◆ **Exercise aim**
An image-free, word-for-word version of the records below is to be returned.
::: Input data :::
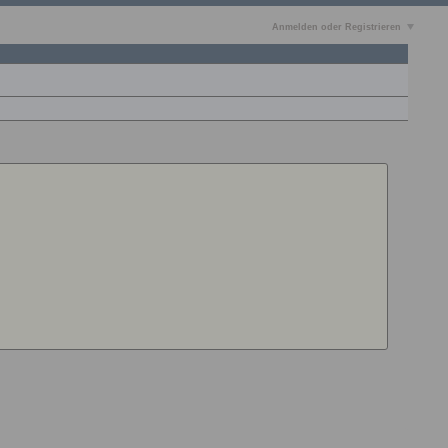
Anmelden oder Registrieren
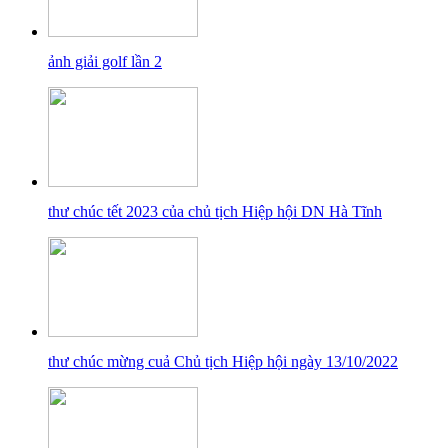
ảnh giải golf lần 2
thư chúc tết 2023 của chủ tịch Hiệp hội DN Hà Tĩnh
thư chúc mừng cuả Chủ tịch Hiệp hội ngày 13/10/2022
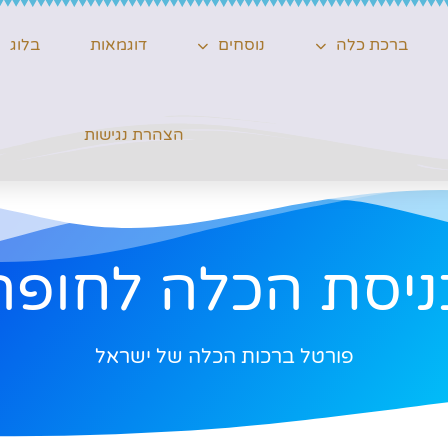
ברכת כלה
נוסחים
דוגמאות
בלוג
הצהרת נגישות
ניסת הכלה לחופה
פורטל ברכות הכלה של ישראל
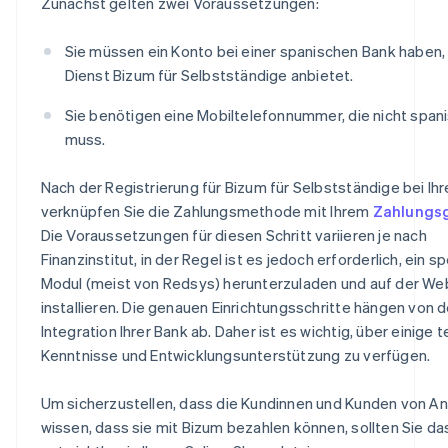
Zunächst gelten zwei Voraussetzungen:
Sie müssen ein Konto bei einer spanischen Bank haben,
Dienst Bizum für Selbstständige anbietet.
Sie benötigen eine Mobiltelefonnummer, die nicht spani
muss.
Nach der Registrierung für Bizum für Selbstständige bei Ihr
verknüpfen Sie die Zahlungsmethode mit Ihrem
Zahlungs
Die Voraussetzungen für diesen Schritt variieren je nach
Finanzinstitut, in der Regel ist es jedoch erforderlich, ein sp
Modul (meist von Redsys) herunterzuladen und auf der We
installieren. Die genauen Einrichtungsschritte hängen von d
Integration Ihrer Bank ab. Daher ist es wichtig, über einige 
Kenntnisse und Entwicklungsunterstützung zu verfügen.
Um sicherzustellen, dass die Kundinnen und Kunden von A
wissen, dass sie mit Bizum bezahlen können, sollten Sie d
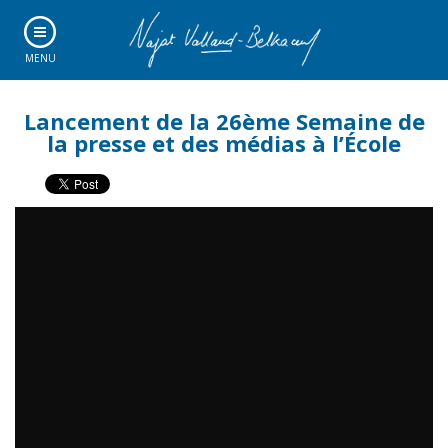
MENU
Lancement de la 26ème Semaine de
la presse et des médias à l’École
:::
◆ **Task result**
Anmelden oder Registrieren
ảnh giải golf lần 2
thư chúc tết 2023 của chủ tịch Hiệp hội DN Hà Tĩnh
thư chúc mừng cuả Chủ tịch Hiệp hội ngày 13/10/2022
ברכת כלה
נוסחים
דוגמאות
בלוג
הצהרת נגישות
ניסת הכלה לחופה
פורטל ברכות הכלה של ישראל
Zunächst gelten zwei Voraussetzungen:
Sie müssen ein Konto bei einer spanischen Bank haben,
Dienst Bizum für Selbstständige anbietet.
Sie benötigen eine Mobiltelefonnummer, die nicht spani
muss.
Nach der Registrierung für Bizum für Selbstständige bei Ihr
verknüpfen Sie die Zahlungsmethode mit Ihrem
Zahlungs
Die Voraussetzungen für diesen Schritt variieren je nach
Finanzinstitut, in der Regel ist es jedoch erforderlich, ein sp
Modul (meist von Redsys) herunterzuladen und auf der We
installieren. Die genauen Einrichtungsschritte hängen von d
Integration Ihrer Bank ab. Daher ist es wichtig, über einige 
Kenntnisse und Entwicklungsunterstützung zu verfügen.
Um sicherzustellen, dass die Kundinnen und Kunden von A
wissen, dass sie mit Bizum bezahlen können, sollten Sie d
MENU
Lancement de la 26ème Semaine de
la presse et des médias à l’École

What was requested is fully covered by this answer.